# 19.04 Interpreting Estimated Coefficients
## Assignment 03 House Prices Model

In this exercise, you'll interpret your house prices model. To complete this assignment, submit a link to a Jupyter notebook containing your solutions to the following tasks:

* Load the **houseprices** data from Thinkful's database.
* Run your house prices model again and interpret the results. Which features are statistically significant, and which are not?
* Now, exclude the insignificant features from your model. Did anything change?
* Interpret the statistically significant coefficients by quantifying their relations with the house prices. Which features have a more prominent effect on house prices?
* Do the results sound reasonable to you? If not, try to explain the potential reasons.

### Load the houseprices Data

In [1]:
import warnings

import numpy as np 
import pandas as pd 
import statsmodels.formula.api as smf
import statsmodels.api as sm 
import matplotlib.pyplot as plt 
import seaborn as sns

from sklearn import linear_model
from sqlalchemy import create_engine 
from sqlalchemy.engine.url import URL 
import scipy.stats as stats 
from scipy.stats import bartlett
from scipy.stats import levene
from scipy.stats.stats import pearsonr
from scipy.stats import jarque_bera
from scipy.stats import normaltest
from scipy.stats import percentileofscore # Ref 17.10 challenge
from scipy.stats.mstats import winsorize # Ref 17.10 challenge
from statsmodels.tsa.stattools import acf

warnings.filterwarnings(action="ignore")

kagle = dict(
    drivername = "postgresql",
    username = "dsbc_student",
    password = "7*.8G9QH21",
    host = "142.93.121.174",
    port = "5432",
    database = "houseprices"
)

In [2]:
# Load the data from the "houseprices" database
engine=create_engine(URL(**kagle), echo=True)

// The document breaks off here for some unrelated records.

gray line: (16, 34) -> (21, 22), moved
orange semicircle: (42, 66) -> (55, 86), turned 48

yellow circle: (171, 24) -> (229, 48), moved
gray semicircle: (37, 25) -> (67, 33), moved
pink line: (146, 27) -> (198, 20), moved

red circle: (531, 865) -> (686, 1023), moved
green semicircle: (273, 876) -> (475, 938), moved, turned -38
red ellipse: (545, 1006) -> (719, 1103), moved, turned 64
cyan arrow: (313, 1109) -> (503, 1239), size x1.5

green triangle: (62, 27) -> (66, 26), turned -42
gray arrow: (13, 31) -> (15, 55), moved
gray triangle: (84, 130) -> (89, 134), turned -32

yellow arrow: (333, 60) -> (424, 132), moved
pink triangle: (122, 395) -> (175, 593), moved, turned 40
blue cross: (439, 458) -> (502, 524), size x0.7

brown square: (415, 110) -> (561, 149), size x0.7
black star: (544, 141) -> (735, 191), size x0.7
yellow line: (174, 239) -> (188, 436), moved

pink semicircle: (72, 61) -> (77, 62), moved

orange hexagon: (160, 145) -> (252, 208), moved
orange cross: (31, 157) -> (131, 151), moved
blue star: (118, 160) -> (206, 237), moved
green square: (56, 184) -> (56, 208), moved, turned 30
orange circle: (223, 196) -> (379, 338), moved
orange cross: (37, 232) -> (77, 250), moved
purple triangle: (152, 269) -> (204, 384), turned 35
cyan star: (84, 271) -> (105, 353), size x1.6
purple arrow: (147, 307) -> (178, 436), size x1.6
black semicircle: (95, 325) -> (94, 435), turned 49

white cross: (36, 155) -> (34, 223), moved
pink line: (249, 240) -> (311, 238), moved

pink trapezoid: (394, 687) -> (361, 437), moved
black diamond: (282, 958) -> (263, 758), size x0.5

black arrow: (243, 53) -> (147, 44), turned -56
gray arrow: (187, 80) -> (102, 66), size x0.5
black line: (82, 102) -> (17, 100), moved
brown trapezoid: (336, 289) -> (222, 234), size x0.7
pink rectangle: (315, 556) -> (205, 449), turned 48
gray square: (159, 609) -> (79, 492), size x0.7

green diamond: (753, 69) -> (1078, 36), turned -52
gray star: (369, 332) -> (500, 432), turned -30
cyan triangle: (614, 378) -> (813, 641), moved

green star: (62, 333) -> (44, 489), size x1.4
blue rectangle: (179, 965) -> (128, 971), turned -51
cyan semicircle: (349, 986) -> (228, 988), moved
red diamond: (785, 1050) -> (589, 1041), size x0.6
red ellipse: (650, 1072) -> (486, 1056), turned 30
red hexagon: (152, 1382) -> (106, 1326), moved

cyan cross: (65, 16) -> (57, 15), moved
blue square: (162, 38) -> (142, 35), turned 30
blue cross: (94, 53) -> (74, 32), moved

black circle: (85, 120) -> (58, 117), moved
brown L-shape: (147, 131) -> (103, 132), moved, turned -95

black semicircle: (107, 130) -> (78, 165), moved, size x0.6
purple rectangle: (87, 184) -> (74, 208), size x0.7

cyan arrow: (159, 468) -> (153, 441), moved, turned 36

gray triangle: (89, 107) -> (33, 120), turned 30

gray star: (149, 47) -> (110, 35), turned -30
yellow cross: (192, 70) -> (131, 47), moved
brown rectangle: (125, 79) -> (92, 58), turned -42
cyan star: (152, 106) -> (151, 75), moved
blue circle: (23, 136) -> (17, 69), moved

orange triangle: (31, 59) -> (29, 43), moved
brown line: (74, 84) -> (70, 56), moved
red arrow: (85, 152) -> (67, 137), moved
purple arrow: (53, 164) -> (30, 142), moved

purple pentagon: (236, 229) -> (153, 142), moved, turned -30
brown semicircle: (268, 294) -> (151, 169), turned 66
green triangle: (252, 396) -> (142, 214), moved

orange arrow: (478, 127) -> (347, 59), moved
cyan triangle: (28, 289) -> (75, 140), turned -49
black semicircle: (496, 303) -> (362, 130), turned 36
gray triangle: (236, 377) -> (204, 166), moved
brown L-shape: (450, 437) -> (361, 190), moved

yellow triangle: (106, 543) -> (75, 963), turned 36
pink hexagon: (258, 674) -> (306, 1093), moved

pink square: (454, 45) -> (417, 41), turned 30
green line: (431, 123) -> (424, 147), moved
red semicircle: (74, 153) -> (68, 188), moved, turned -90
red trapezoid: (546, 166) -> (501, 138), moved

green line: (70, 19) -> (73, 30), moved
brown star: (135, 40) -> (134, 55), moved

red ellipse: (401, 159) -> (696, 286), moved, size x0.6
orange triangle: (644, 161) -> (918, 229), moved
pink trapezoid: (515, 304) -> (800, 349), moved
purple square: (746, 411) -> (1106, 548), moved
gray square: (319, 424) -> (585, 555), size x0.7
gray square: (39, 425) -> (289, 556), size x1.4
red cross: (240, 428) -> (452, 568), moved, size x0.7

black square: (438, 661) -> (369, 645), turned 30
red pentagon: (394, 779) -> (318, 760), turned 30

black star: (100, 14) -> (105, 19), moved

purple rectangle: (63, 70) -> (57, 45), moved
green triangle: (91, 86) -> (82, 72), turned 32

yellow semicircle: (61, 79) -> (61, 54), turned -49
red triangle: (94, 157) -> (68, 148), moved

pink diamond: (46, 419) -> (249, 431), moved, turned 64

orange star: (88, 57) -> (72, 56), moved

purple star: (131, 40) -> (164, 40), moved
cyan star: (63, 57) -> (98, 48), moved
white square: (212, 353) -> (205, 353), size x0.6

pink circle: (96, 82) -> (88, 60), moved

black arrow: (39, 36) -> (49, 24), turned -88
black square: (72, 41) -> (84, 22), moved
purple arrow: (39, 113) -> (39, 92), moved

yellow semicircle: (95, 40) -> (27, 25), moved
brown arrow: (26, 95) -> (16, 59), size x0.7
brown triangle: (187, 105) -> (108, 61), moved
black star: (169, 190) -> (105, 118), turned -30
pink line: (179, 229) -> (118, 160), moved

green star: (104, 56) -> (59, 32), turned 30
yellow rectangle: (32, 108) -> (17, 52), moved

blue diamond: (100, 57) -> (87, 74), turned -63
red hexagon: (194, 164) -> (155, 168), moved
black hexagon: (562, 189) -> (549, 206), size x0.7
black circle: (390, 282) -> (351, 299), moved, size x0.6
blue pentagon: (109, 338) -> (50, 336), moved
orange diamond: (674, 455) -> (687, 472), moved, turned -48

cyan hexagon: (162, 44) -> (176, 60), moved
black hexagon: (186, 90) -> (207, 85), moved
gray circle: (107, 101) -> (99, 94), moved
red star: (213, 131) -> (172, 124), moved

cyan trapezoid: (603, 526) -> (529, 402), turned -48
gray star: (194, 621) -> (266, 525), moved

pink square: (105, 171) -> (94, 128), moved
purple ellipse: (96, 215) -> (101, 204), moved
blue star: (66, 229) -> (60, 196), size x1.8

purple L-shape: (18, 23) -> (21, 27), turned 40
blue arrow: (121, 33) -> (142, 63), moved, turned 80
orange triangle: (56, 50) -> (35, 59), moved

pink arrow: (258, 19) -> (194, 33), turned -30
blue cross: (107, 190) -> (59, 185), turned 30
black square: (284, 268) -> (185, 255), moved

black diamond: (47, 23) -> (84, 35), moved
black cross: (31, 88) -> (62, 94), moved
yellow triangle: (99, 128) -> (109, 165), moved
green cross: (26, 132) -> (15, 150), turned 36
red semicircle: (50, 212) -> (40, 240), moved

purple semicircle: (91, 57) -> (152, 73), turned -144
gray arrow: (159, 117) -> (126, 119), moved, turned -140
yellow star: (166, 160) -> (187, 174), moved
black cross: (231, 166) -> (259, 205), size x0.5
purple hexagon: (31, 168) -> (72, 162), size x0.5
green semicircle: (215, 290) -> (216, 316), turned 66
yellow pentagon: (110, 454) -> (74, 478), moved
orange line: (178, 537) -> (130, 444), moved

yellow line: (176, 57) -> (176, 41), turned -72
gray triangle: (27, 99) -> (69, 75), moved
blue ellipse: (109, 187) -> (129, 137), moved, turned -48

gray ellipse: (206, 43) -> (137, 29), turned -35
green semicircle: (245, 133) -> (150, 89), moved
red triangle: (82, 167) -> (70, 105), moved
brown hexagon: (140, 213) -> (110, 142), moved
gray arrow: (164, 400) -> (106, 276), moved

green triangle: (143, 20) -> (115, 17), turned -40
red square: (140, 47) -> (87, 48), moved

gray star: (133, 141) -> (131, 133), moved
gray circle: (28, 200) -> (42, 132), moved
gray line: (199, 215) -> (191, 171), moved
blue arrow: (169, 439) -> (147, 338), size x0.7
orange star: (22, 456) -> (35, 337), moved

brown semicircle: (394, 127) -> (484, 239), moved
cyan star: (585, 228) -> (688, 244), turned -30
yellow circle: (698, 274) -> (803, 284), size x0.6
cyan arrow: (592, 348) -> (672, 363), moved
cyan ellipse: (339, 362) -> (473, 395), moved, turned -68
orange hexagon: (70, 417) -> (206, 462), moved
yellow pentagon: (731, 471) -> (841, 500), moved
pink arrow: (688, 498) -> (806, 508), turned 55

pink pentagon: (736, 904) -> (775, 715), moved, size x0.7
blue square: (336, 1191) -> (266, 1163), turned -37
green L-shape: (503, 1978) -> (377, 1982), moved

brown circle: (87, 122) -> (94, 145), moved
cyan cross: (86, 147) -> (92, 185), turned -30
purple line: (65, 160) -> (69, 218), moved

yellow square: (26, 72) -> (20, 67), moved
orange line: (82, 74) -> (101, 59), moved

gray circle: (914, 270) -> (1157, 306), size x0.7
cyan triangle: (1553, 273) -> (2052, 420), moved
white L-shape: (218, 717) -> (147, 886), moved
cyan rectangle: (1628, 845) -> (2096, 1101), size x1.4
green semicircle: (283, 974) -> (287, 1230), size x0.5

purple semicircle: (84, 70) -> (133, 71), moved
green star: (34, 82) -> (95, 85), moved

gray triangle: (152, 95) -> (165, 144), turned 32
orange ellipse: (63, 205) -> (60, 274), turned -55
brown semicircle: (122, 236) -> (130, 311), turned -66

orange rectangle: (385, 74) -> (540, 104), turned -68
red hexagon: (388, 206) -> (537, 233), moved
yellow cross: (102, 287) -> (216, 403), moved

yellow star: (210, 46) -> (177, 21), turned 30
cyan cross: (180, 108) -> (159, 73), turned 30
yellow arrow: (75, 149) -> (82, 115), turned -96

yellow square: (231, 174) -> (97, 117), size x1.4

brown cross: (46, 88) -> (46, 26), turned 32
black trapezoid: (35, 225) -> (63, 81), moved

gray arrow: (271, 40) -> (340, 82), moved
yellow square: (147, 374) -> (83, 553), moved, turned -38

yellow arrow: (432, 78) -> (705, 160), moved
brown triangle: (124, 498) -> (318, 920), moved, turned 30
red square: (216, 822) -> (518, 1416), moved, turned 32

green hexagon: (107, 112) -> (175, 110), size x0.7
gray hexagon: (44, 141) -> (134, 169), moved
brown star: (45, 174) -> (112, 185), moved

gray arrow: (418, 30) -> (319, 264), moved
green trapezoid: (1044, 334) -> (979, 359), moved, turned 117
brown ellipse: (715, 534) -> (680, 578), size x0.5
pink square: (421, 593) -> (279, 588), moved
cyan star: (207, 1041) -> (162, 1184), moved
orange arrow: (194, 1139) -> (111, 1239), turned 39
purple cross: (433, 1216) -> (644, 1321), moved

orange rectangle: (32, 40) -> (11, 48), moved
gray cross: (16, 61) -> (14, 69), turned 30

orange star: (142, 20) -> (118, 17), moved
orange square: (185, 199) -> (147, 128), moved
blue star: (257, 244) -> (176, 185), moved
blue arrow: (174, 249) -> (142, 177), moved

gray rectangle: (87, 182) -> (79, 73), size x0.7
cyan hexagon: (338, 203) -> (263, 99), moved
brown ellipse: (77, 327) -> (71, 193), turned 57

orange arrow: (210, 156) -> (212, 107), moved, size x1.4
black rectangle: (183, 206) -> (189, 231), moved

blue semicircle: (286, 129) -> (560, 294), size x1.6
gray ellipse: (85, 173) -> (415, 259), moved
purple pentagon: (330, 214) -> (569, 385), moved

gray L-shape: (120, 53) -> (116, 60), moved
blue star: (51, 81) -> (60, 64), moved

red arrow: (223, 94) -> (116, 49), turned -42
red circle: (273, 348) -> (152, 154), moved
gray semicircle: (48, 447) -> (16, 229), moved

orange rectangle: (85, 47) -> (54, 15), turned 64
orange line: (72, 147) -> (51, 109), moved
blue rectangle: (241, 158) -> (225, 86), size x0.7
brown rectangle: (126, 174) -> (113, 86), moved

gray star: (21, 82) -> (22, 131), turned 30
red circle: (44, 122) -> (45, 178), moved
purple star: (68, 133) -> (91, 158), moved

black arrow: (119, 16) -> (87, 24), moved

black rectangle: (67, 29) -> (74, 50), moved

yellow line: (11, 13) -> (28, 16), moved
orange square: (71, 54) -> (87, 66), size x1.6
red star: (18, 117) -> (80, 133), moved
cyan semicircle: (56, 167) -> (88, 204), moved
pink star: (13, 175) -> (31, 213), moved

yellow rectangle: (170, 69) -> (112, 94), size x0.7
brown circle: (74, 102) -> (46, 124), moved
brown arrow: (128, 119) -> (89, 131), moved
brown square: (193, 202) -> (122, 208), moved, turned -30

houses_raw=pd.read_sql_query("SELECT * FROM houseprices", con=engine)

engine.dispose()

2020-01-06 09:07:36,522 INFO sqlalchemy.engine.base.Engine select version()
2020-01-06 09:07:36,531 INFO sqlalchemy.engine.base.Engine {}
2020-01-06 09:07:36,645 INFO sqlalchemy.engine.base.Engine select current_schema()
2020-01-06 09:07:36,647 INFO sqlalchemy.engine.base.Engine {}
2020-01-06 09:07:36,754 INFO sqlalchemy.engine.base.Engine SELECT CAST('test plain returns' AS VARCHAR(60)) AS anon_1
2020-01-06 09:07:36,755 INFO sqlalchemy.engine.base.Engine {}
2020-01-06 09:07:36,807 INFO sqlalchemy.engine.base.Engine SELECT CAST('test unicode returns' AS VARCHAR(60)) AS anon_1
2020-01-06 09:07:36,809 INFO sqlalchemy.engine.base.Engine {}
2020-01-06 09:07:36,863 INFO sqlalchemy.engine.base.Engine show standard_conforming_strings
2020-01-06 09:07:36,864 INFO sqlalchemy.engine.base.Engine {}
2020-01-06 09:07:36,971 INFO sqlalchemy.engine.base.Engine SELECT * FROM houseprices
2020-01-06 09:07:36,973 INFO sqlalchemy.engine.base.Engine {}


In [28]:
houses_working = houses_raw.copy()

Select a subset of variables on which to base the model on 

In [29]:
houses_df = houses_working[["neighborhood","overallqual","lotarea",
                            "totalbsmtsf","firstflrsf","grlivarea",
                            "totrmsabvgrd","garagecars","saleprice"]]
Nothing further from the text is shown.